Mendicité : Les faux malades se déportent dans les églises à Douala


Le curé de la paroisse Notre dame de Bonamoussadi a dénoncé ce phénomène dimanche dernier au cours de son homélie. «Comme Abraham qui a reçu en sa demeure les trois serviteurs de Dieu, soyez charitables envers votre prochain. Mais il faut aussi vous méfiez des faux malades qui envahissent nos paroisses à la sortie des messes», met ainsi en garde, le père Ignasus Musi, curé de la paroisse Notre dame de Bonamoussadi.

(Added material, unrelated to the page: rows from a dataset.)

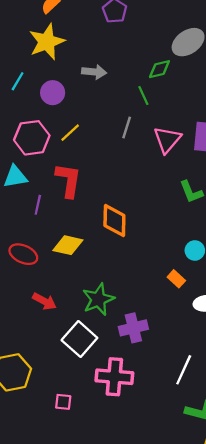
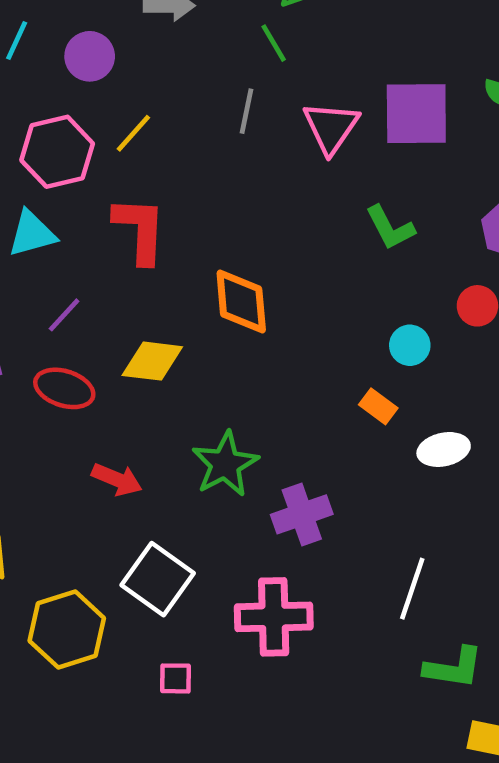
purple line: (38, 205) -> (64, 315), moved, turned 36
white square: (79, 339) -> (158, 579), moved

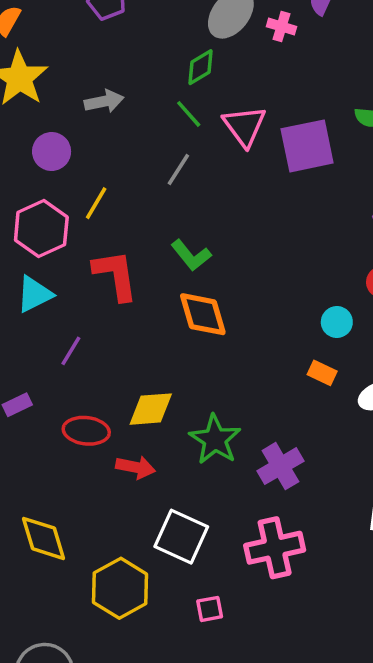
gray line: (246, 111) -> (178, 170), turned 32
pink triangle: (331, 127) -> (245, 126), moved
green L-shape: (390, 228) -> (191, 255), moved
yellow diamond: (152, 361) -> (151, 409), moved
red ellipse: (64, 388) -> (86, 431), moved

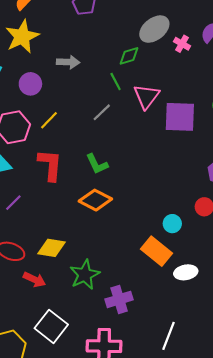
orange diamond: (203, 314) -> (95, 200), turned -60
orange rectangle: (322, 373) -> (156, 251), size x1.8

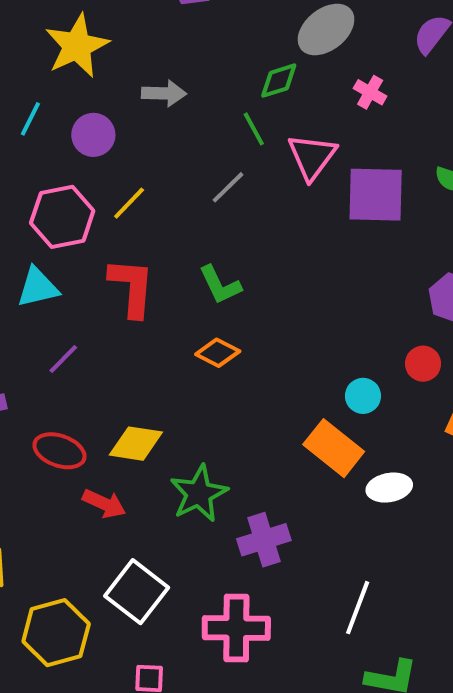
pink cross: (182, 44) -> (370, 92), moved
orange diamond: (95, 200) -> (218, 353), size x0.7

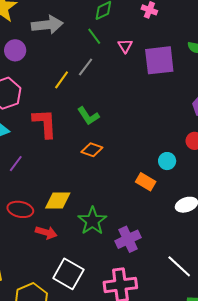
gray arrow: (164, 93) -> (47, 25), size x1.4
pink triangle: (312, 157) -> (125, 46), size x0.6
yellow line: (129, 203) -> (62, 80), moved
orange rectangle: (334, 448) -> (146, 182), moved, size x0.7
white line: (358, 608) -> (179, 266), turned -60

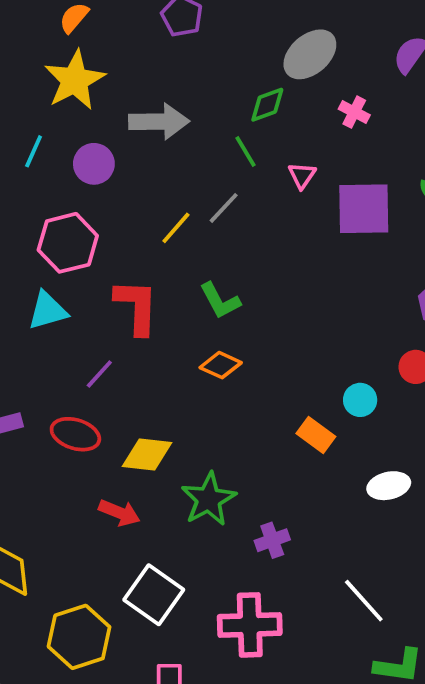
purple line: (16, 164) -> (99, 374), moved
red ellipse: (20, 209) -> (75, 434), moved
purple cross: (128, 239) -> (272, 540), size x0.7

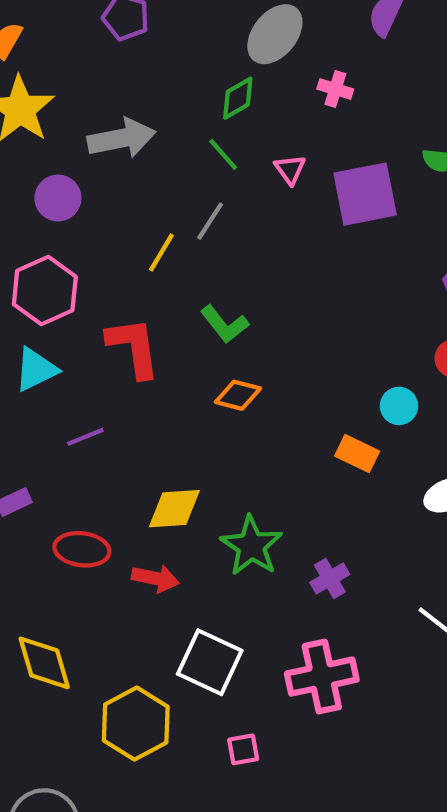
purple line: (99, 374) -> (85, 437), moved, turned 36
red ellipse: (75, 434) -> (82, 549), moved

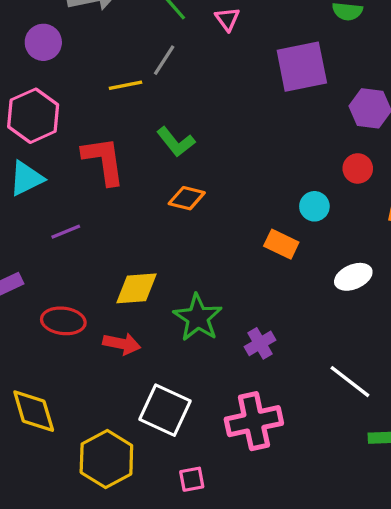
purple square: (365, 194) -> (302, 67), moved
yellow line: (161, 252) -> (125, 85), turned 48

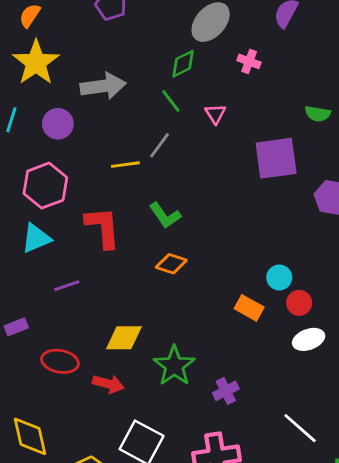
red circle: (358, 168) -> (299, 303), moved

Ce dernier a d’ailleurs consacré une bonne partie de son homélie de dimanche dernier, 18 juillet à ce phénomène qui gagne du terrain dans la capitale économique.

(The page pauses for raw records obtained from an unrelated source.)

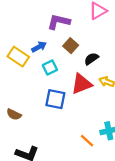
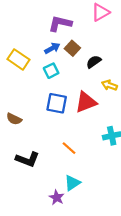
blue arrow: (39, 47) -> (52, 48), moved
red triangle: (82, 84) -> (86, 102), moved
orange line: (87, 141) -> (69, 148), moved

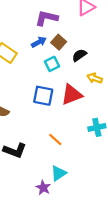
cyan square: (51, 71) -> (52, 64), moved

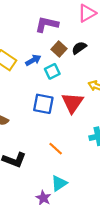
blue arrow: (39, 42) -> (33, 60), moved
black semicircle: (79, 55) -> (79, 48), moved
red triangle: (72, 95) -> (72, 103), turned -35

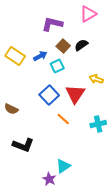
blue square: (43, 104) -> (49, 95), turned 36
orange line: (56, 149) -> (63, 119), moved

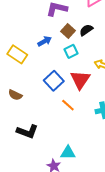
yellow rectangle: (15, 56) -> (17, 54), moved
cyan square: (57, 66) -> (71, 51), moved
cyan triangle: (63, 166) -> (68, 153), turned 35

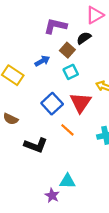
black semicircle: (86, 30) -> (84, 38), moved
black L-shape: (27, 131) -> (36, 145), moved

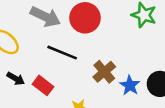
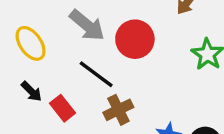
brown cross: (104, 72) -> (118, 110), moved

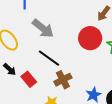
red circle: (135, 39) -> (90, 38), moved

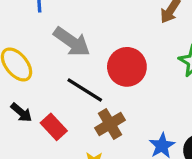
red circle: (90, 38) -> (127, 67), moved

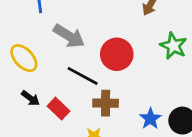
brown cross: (110, 124) -> (106, 103), turned 35

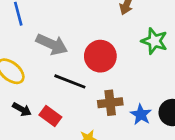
brown cross: (106, 103) -> (110, 103), moved

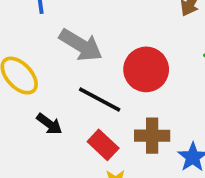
black arrow: (22, 109) -> (49, 124), moved
red rectangle: (50, 116) -> (103, 145), moved

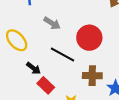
gray arrow: (81, 45) -> (52, 23), size x0.7
red rectangle: (103, 145) -> (46, 85), moved

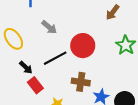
black line: (63, 55) -> (55, 58), turned -65

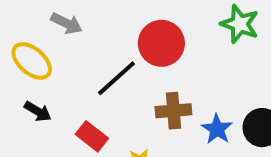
gray arrow: (49, 27) -> (66, 23), moved
black arrow: (26, 67) -> (38, 111), moved

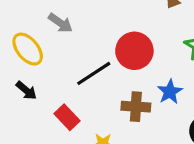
blue star: (217, 129) -> (170, 92), moved

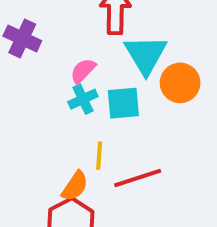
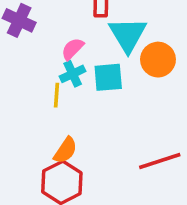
yellow line: (99, 156) -> (57, 95), moved
red line: (138, 178) -> (160, 161), moved

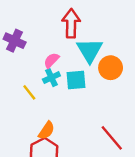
yellow line: (57, 95) -> (29, 92), moved, turned -42
red line: (160, 161) -> (112, 138), turned 68

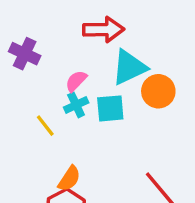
red arrow: (71, 23) -> (103, 30), turned 88
cyan triangle: (90, 50) -> (129, 67), turned 36

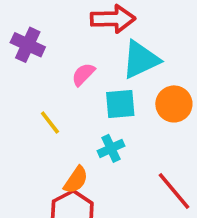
orange circle: (158, 91) -> (174, 104), moved
cyan cross: (76, 105) -> (111, 148), moved

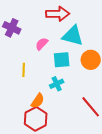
cyan triangle: (141, 60) -> (73, 36), turned 40
yellow line: (50, 122) -> (24, 70), turned 40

«La semaine dernière, à la sortie de la messe, un homme posté à l’entrée de l’église présentait aux fidèles son torse.On y voyait un énorme bandage. Il disait qu’il est malade et par conséquent avait besoin d’argent pour se faire opérer dans un hôpital», relate le curé. Les frais d’opération étant très élevés, ce dernier indique ne pas les avoir. C’est pourquoi il sollicite l’aide des âmes de volonté. Pris de pitié pour ce «malade», certains fidèles s’approchent de lui et jettent quelques pièces de monnaie dans un plat.
Banditisme
Informé, le père Ignasus Musi vient à la rencontre de l’infortuné et lui propose également son aide. «Quand je lui ai demandé dans quel hôpital il était interné et qui était son médecin traitant, il a commencé à bredouiller. Lorsque je lui ai dit qu’avant de l’aider, nous devrions d’abord aller dans un commissariat porter plainte à ce médecin qui laisse sortir un patient dans cet état, il s’est levé et est parti», dit le curé.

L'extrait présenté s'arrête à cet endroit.